What is being asked: Every line from the start of the data through the line containing "level in the future." should be retyped exactly; the pictures should not.

*** Working data Section Begins ***

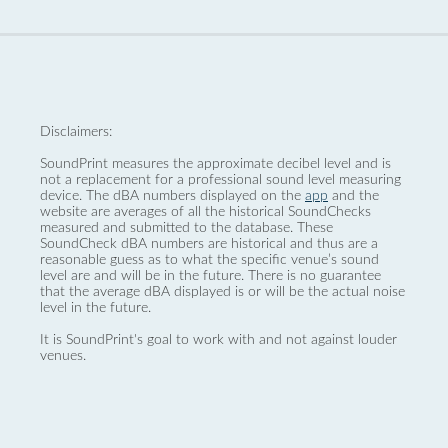
Disclaimers:
SoundPrint measures the approximate decibel level and is
not a replacement for a professional sound level measuring
device. The dBA numbers displayed on the
app
and the
website are averages of all the historical SoundChecks
measured and submitted to the database. These
SoundCheck dBA numbers are historical and thus are a
reasonable guess as to what the specific venue’s sound
level are and will be in the future. There is no guarantee
that the average dBA displayed is or will be the actual noise
level in the future.
It is SoundPrint's goal to work with and not against louder
venues.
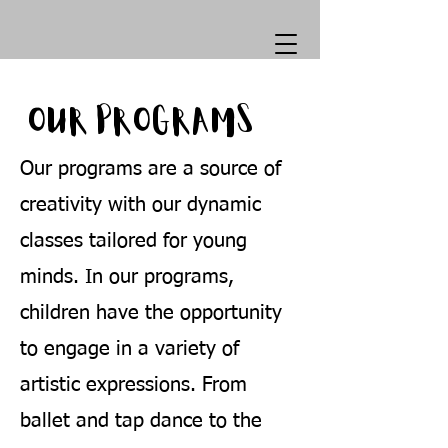
OUR PROGRAMS
Our programs are a source of
creativity with our dynamic
classes tailored for young
minds. In our programs,
children have the opportunity
to engage in a variety of
artistic expressions. From
ballet and tap dance to the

*** Working data Section Ends ***

Solution below:
Disclaimers:
SoundPrint measures the approximate decibel level and is
not a replacement for a professional sound level measuring
device. The dBA numbers displayed on the
app
and the
website are averages of all the historical SoundChecks
measured and submitted to the database. These
SoundCheck dBA numbers are historical and thus are a
reasonable guess as to what the specific venue’s sound
level are and will be in the future. There is no guarantee
that the average dBA displayed is or will be the actual noise
level in the future.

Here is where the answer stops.